(Stored data entries)
<<<<

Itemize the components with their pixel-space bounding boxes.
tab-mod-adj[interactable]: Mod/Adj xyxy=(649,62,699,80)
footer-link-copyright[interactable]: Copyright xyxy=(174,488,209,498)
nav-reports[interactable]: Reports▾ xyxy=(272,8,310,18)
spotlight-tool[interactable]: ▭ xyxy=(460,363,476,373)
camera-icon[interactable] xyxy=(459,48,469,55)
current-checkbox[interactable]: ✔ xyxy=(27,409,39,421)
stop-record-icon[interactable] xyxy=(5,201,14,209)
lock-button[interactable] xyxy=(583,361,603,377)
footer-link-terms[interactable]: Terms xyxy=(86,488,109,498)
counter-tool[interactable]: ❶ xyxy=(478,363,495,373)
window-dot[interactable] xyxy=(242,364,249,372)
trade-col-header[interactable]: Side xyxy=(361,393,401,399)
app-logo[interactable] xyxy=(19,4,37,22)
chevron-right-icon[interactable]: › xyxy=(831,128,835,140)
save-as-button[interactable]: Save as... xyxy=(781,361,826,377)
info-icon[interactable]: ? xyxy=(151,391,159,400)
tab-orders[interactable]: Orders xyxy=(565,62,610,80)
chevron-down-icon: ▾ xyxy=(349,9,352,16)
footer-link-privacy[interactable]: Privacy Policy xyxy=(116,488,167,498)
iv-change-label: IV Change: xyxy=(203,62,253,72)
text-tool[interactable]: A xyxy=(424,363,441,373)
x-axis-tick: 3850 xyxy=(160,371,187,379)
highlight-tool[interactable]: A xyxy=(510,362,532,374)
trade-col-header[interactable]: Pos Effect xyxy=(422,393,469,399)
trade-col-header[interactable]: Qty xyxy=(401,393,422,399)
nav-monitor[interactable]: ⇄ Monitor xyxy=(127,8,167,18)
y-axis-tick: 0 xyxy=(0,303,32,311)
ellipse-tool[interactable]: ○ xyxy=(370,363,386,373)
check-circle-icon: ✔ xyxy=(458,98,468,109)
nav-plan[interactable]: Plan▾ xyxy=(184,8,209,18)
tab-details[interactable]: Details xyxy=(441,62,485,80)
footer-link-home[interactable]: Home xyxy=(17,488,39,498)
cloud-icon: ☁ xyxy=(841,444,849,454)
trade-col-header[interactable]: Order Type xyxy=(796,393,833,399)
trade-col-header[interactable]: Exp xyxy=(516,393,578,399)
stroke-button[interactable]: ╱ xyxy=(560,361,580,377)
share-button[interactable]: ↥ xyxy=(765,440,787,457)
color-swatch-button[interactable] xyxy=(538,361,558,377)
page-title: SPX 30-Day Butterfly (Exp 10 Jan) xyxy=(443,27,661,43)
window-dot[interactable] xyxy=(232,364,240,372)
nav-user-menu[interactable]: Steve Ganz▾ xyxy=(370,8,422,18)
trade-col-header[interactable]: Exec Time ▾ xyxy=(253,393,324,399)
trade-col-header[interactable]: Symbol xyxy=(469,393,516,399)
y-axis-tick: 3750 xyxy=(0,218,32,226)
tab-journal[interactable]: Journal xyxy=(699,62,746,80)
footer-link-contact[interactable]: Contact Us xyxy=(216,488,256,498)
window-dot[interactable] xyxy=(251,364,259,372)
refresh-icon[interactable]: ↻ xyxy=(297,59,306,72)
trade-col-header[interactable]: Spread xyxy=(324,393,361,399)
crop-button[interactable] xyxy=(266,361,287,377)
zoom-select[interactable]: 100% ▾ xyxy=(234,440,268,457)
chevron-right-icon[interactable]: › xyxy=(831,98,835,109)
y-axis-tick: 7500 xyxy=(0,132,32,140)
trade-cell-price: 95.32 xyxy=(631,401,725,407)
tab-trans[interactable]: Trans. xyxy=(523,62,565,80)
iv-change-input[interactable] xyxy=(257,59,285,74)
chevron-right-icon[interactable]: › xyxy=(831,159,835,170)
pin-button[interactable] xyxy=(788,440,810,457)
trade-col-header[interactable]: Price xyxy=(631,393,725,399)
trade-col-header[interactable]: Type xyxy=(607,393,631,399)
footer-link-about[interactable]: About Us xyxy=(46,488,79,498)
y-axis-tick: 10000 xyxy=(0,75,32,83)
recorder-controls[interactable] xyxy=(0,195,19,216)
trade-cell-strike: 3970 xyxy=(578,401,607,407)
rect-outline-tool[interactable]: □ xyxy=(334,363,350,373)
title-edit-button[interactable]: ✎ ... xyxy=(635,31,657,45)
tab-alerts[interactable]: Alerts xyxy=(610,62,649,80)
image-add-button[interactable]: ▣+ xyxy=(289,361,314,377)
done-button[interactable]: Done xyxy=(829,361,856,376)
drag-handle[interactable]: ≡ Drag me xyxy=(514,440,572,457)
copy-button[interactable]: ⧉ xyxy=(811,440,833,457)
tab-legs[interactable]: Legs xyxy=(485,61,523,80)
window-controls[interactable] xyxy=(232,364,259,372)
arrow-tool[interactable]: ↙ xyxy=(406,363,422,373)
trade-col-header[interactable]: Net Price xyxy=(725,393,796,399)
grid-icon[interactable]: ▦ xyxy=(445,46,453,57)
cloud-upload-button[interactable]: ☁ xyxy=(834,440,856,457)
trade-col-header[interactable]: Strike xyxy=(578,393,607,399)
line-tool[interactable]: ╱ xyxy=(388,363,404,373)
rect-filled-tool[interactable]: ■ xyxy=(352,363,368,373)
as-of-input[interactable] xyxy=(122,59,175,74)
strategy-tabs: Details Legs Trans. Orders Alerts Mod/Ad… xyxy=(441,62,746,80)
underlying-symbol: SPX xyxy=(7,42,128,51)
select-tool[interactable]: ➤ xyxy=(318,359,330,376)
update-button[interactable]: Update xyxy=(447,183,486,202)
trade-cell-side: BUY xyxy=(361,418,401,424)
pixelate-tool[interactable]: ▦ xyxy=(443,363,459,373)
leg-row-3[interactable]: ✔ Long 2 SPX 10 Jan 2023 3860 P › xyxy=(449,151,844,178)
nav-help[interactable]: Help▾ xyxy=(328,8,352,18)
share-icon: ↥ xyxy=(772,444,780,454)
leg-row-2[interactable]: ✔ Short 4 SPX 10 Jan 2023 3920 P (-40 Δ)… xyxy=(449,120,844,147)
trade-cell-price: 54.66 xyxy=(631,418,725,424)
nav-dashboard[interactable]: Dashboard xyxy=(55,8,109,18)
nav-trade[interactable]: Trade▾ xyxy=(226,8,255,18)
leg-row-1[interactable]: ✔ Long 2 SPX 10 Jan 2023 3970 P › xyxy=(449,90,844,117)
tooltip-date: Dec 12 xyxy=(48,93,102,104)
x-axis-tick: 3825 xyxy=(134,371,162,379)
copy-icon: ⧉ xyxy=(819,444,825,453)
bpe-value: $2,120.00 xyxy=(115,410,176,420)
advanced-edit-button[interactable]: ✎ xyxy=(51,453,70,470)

>>>>

AIM OF THE TASK:
Would you filter the entries above and keep each line that has the word "chevron"?

EXPECTED OUTPUT:
chevron-right-icon[interactable]: › xyxy=(831,128,835,140)
chevron-down-icon: ▾ xyxy=(349,9,352,16)
chevron-right-icon[interactable]: › xyxy=(831,98,835,109)
chevron-right-icon[interactable]: › xyxy=(831,159,835,170)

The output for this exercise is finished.